Another issue that is more important due to the amount was that the Government is unable to track its retired work force properly and this has led to payments of over $120 million a year to deceased persons. Sometimes this is due to fraud by the relatives of employees but most of the time it is because they don’t know that person is dead. Now $120 million in a budget of $3.5 trillion is a small amount but again it illustrates how hard tracking all of the expenditures is.

Then there is just outright contractor greed and crime. There are lots of ways for corrupt companies and Federal employees to take advantage of the procurement business.

Two recent examples illustrate this problem. In the first a small defense contractor has been charged with paying bribes to two contracting officials to get them to award his company a contract for a security vehicle to be used in Afghanistan. The bribes only totaled $20,000.00 and the contract was for $200,000.00. Reportedly they all knew each other from service together in the Army. Then to make it worse he didn’t deliver the product. Direct bribes like this are not common and the Federal government has been cracking down on this in the last few years. In 2010 the Justice Department got a settlement from the British defense contractor BAE Systems (BAE:LSE) for bribes to gain a major Saudi contract. There have been other recent cases involving KBR (KBR) and the Dutch company Siemens as well.

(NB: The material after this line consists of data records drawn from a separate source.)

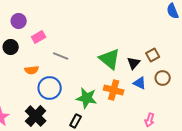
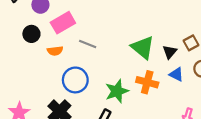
pink rectangle: (39, 37) -> (63, 23), size x1.5
orange semicircle: (32, 70) -> (55, 51), moved
green star: (87, 98) -> (117, 91), turned -30

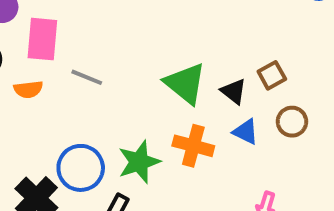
pink rectangle: (63, 23) -> (42, 39), turned -55
black triangle: (170, 52) -> (234, 91), turned -32
blue circle: (75, 80) -> (81, 168), moved

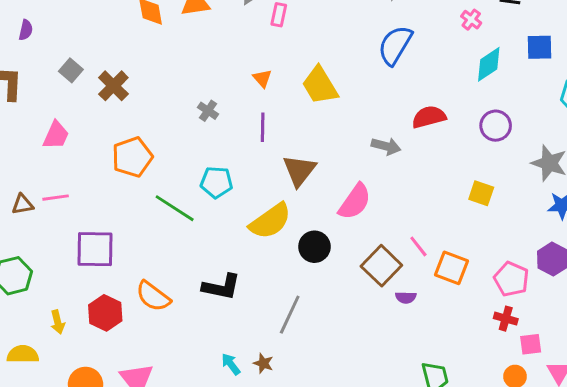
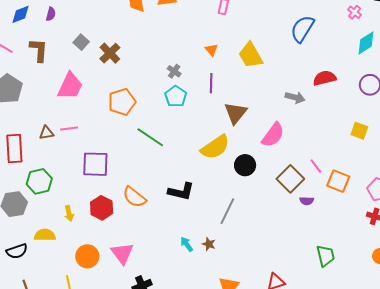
pink trapezoid: (56, 135) -> (70, 86), size x1.4
cyan pentagon: (217, 182) -> (176, 96), moved, turned 30

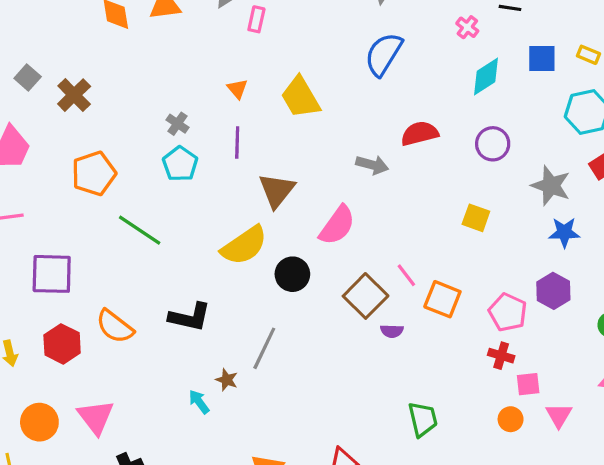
brown star: (209, 244) -> (227, 380), moved

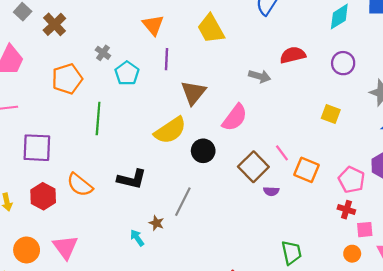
orange triangle: (237, 89) -> (153, 25), moved, size x1.5
gray cross: (177, 124) -> (103, 53), moved
green line: (140, 230) -> (98, 118), turned 60

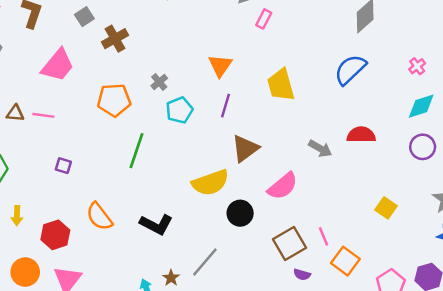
purple circle: (343, 63) -> (423, 147), moved
purple square: (37, 148) -> (63, 166), size x0.5
red hexagon: (43, 196) -> (55, 235), moved

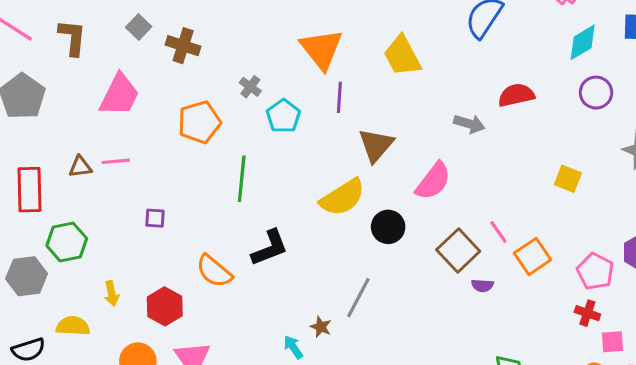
brown cross: (115, 39) -> (183, 46), turned -30
orange triangle: (220, 66) -> (321, 49), size x1.4
black L-shape: (156, 224) -> (270, 248), moved, turned -36
orange square: (345, 261) -> (533, 256), turned 32

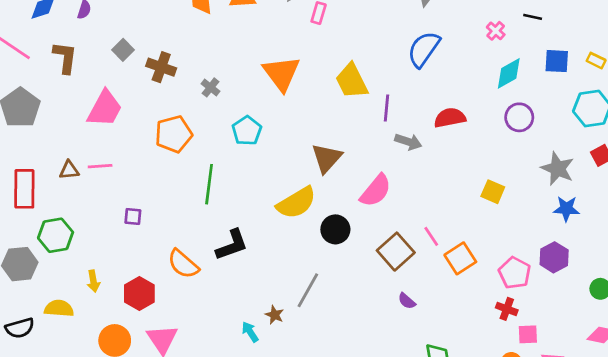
gray cross: (250, 87) -> (211, 87), moved
purple line: (339, 97) -> (386, 108), moved
purple semicircle: (482, 285) -> (407, 301), moved, turned 36

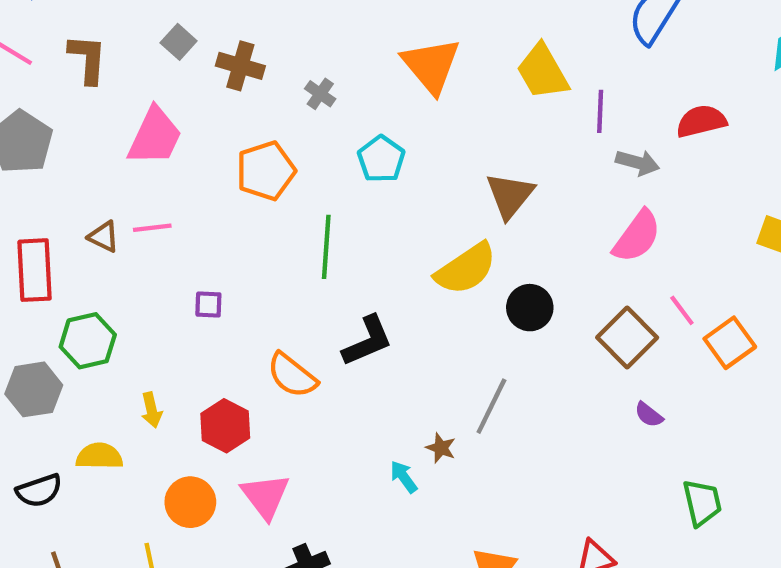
brown triangle: (69, 170) -> (104, 237), turned 35
pink semicircle: (376, 191) -> (637, 236), moved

In another example a company in Alabama paid a settlement with the Justice Department over charges that it pretended to be located in a Historically Underutilized Business Zone (HUBZONE) when it was not to gain a competitive advantage. HUBZONE’s are for areas, predominantly minority, that haven’t received a great deal of Federal contracts. To spur investment in these areas the Government weights contract evaluations or sets aside contracts for these companies to help them gain work. The company here said its offices were in the HUBZONE when they were actually located in a nearby major office park. The company was able to win a set aside contract through this deceit.

The Federal and State Governments have a great deal of programs like this to help disadvantaged groups and companies. These include special programs for businesses owned by Native Americans, minorities and women. There is a temptation to take advantage of these to gain work by companies that shouldn’t qualify. For smaller business one or two contract may make a big difference in their bottom line and the compensation of their executives which leads to temptation. The chance of audit and review seem low leading to these cases.

When you are spending billions each year it can sometimes be hard to keep track of the little things. This is one of the reason there is fraud and waste with government spending. The Government needs to do a better job of following their spending and the contractors they use. At the same time layers of review and regulation may not fix the problems. Another way would be to reduce the number of special and set aside programs to limit temptation. This would also improve the ability to award contracts in a timely fashion. Every layer of review and audits delays processing of the contract and payment of the contractor.

As the Federal Government shrinks spending there will be more cases of fraud and crime as the temptation for contractors to keep the work they have and fight over the smaller pie of contracts will increase. That means companies will potentially use bribes, falsified status or other means to win them. The Government will also have to do a better job of eliminating problems to maximize the value of their remaining dollars. There will be a whole sale shift in some practices in theory such as eliminating things like conferences and travel in order to economize. Changes such as this will take time and to be honest may never happen leading to more deficit spending and waste.